What you will do:
Only the lines from the one holding "HACE 18 HORAS" to the final line of the material below belong in the answer, transcribed exactly.

Dataset extract:
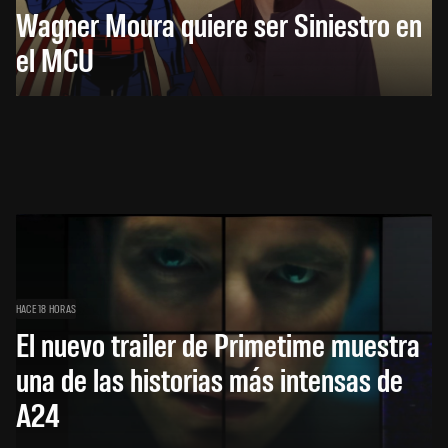
Wagner Moura quiere ser Siniestro en
el MCU
HACE 18 HORAS
El nuevo trailer de Primetime muestra
una de las historias más intensas de
A24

Response:
HACE 18 HORAS
El nuevo trailer de Primetime muestra
una de las historias más intensas de
A24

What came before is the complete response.